Pohle, Van Noort, and Merkelbach for starters, with Merkelbach (page 333 of
Mariologia) saying that MANY theologians were opposed to the title ... three individuals whose manuals are in wide use in Traditional seminaries.
Nice try gaslighting, buddy ... but maybe next time you should look into it before running your mouth.
As for some nonsense about "ordinary Magisterium", there's only one legitimate Catholic papal source that used the title and it was in a non-authoritative docuмent, some letter to a sodality. There are a couple others floating around that are actually gross mistranslations.
So shut up with the gaslighting, "proximate to heresy" and "borders on blasphemy". You can rend your garments all you want and virtue signal about how devoted you are to Our Lady, but devotion to Our Lady requires truth, and it would not be a dishonor to her to not use a theologically incorrect title. I would not be dishonoring Our Lady by refusing her the title of, say, "Fourth Person of the Holy Trinity".
On top of that, it would help if you didn't lie about what Prevost and Tucho actually said. They did not say that cannot be a correct meaning (identical to what the above-cited theologians stated), but in fact implied there could be one when they said that a correct understanding of the term would require significant amounts of explanation. Tucho confirmed this later by saying that there's no prohibition against using the term privately.

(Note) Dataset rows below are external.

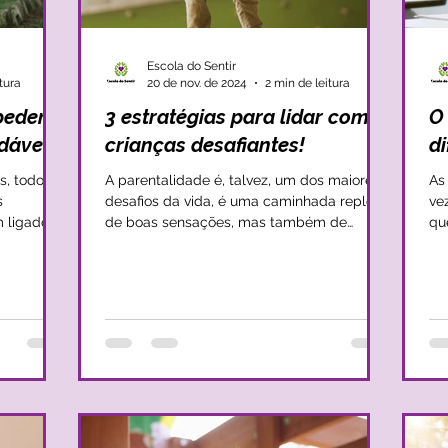
Escola do Sentir
tura
20 de nov. de 2024
2 min de leitura
mpedem
3 estratégias para lidar com
O
dável!
crianças desafiantes!
di
s, todos
A parentalidade é, talvez, um dos maiores
As
s
desafios da vida, é uma caminhada repleta
ve
 ligados
de boas sensações, mas também de
qu
muitas dúvidas,...
est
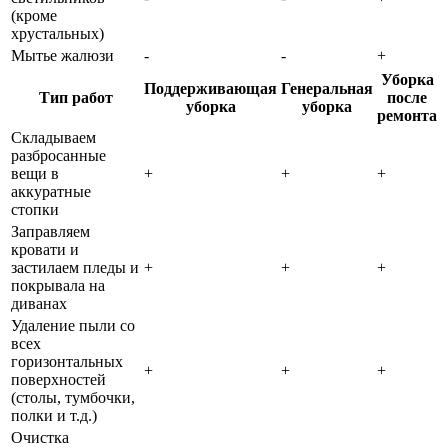
(кроме
хрустальных)
Мытье жалюзи
-
-
+
Уборка
Поддерживающая
Генеральная
Тип работ
после
уборка
уборка
ремонта
Складываем
разбросанные
вещи в
+
+
+
аккуратные
стопки
Заправляем
кровати и
застилаем пледы и
+
+
+
покрывала на
диванах
Удаление пыли со
всех
горизонтальных
+
+
+
поверхностей
(столы, тумбочки,
полки и т.д.)
Очистка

We have the Council of Trent CLEARLY teaching that Our Lord alone is the Redeemer "solus Redemptor", and so in order to avoid the perception of contradicting Trent, you'd have to adequately explain the term, as many / most pre-Vatican II Catholic theollogians agreed.

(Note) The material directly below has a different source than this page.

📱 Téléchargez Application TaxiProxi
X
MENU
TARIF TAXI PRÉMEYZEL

Now, we can rightly be cynical of the stated motives from Prevost and Tucho, namely, to avoid confusion ... since WHEN EVER have the Conciliar Modernist Anti-Popes cared about causing confusion. Bergoglio reveled in causing messes and chaos openly, and had no problems causing confusion with
Fiducia Supplicans and
Amorist Laetitia ... believing that a simple sentence indicating that sodomites are not actually married suffices to dispel the confusion. That we can rightly suspect that they were lying, and in fact were trying to become more Prot-cuмenical. But that's a separate issue from the actual matter at hand.
Now, one might actually suspect given that we saw greater outrage from SSPX over this matter than about, oh, actual heresies, promoting sodomite, and everything else Rome has done that's actually openly heretic ... but one might suspect that this was setup or leadin to the "consecration" matter, giving the SSPX a bone to chew on where they could exhibit to their followers what staunch anti-Modernists they are.
Unfortunately, because they were just emoting, the Popesplainers had a field day with the SSPX outrage, discrediting their opposition and accusing them of bad will, for opposing Prevost and Tucho on a matter that many approved and respected pre-Vatican II theologians also agreed with them about.